The disclosure provides a detailed breakdown of shares held by each member of the promoter and promoter group. The following table presents the individual holdings as declared:

Promoter / Promoter Group Member: No. of Shares
Lala Bansi Dhar & Sons (HUF) - Alok B. Shriram Karta 1,20,28,267
Mrs. Suman Bansi Dhar 17,57,160
Tilak Dhar & Sons (HUF) - Akshay Dhar Karta 0
Mrs. Urvashi Tilakdhar 89,42,642
Mr. Akshay Dhar 500
Ms. Aditi Dhar 0
Mr. Alok Bansidhar Shriram 89,42,540
Mrs. Karuna Shriram 0
Ms. Kanika Shriram 0
Mr. Rudra Shriram 0
Mr. Madhav B. Shriram 42,99,224
Mrs. Divya Shriram 36,47,854
Mr. Uday Shriram 9,61,628
Mr. Rohan Shriram 33,593
Akshay Foundation 29,76,389
Mr. Sushil Kumar Jain 318
Total 4,35,90,115

Filing Details

The disclosure was simultaneously submitted to the Corporate Relationship Department of BSE Ltd. at Pheroze Jeejeebhoy Towers, Dalal Street, Mumbai, and to the National Stock Exchange of India Ltd. at Exchange Plaza, Bandra Kurla Complex, Mumbai. The filing confirms full compliance with the annual disclosure requirement under the SEBI Takeover Regulations for the financial year ended March 31, 2026.

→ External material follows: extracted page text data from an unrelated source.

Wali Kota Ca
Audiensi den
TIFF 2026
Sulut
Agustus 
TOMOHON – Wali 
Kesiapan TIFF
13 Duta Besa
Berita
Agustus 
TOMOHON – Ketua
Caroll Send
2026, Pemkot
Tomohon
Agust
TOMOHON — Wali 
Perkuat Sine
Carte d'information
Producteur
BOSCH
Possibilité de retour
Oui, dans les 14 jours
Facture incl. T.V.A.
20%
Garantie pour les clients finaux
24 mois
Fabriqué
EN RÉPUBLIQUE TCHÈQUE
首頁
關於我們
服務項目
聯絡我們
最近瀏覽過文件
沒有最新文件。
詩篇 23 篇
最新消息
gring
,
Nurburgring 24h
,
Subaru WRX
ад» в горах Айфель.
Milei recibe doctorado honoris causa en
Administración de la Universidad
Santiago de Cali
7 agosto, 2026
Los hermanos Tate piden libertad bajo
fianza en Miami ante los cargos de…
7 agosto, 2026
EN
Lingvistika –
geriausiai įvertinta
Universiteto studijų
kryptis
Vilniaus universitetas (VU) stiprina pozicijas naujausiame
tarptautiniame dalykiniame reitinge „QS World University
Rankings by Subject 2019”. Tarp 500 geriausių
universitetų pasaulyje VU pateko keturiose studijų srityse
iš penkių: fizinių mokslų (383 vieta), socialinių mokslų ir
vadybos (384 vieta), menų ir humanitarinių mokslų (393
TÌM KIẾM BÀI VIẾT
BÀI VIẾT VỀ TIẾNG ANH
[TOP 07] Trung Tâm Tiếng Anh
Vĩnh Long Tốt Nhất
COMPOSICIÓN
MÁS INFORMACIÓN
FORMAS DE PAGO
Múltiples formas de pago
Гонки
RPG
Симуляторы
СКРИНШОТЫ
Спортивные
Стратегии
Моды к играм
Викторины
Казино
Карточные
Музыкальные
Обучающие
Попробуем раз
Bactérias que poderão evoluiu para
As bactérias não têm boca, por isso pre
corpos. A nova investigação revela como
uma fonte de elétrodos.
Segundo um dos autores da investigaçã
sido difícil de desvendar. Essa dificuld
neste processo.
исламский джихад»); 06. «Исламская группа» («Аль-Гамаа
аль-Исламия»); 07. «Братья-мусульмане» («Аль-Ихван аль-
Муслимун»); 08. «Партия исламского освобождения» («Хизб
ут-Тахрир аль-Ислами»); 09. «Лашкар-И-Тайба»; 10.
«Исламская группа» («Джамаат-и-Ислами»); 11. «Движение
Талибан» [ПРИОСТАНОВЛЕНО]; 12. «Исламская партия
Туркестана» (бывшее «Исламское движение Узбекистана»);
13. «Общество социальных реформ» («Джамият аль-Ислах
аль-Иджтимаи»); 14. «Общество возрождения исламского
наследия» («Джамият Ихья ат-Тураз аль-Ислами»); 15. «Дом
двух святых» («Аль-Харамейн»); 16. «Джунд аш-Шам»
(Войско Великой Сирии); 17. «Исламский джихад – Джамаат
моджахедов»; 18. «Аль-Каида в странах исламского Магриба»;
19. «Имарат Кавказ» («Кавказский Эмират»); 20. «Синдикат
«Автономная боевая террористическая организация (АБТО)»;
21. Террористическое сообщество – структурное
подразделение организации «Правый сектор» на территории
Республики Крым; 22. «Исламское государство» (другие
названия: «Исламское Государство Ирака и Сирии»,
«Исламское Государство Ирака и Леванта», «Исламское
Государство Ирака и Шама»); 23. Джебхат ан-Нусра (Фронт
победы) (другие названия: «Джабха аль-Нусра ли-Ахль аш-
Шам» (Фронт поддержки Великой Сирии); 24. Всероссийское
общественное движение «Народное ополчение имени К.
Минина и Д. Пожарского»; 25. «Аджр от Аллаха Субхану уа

How might DCM Shriram Industries' clean pledge-free promoter holding influence institutional investor confidence and potential foreign portfolio investment in the company going forward?

With promoters holding a 50.11% stake without any encumbrances, are there any indications that the promoter group may look to increase or consolidate their shareholding through open market purchases or preferential allotments?

How does DCM Shriram Industries' promoter pledge-free status compare to peers in the sugar and chemicals sector, and could this distinction impact its credit ratings or borrowing costs?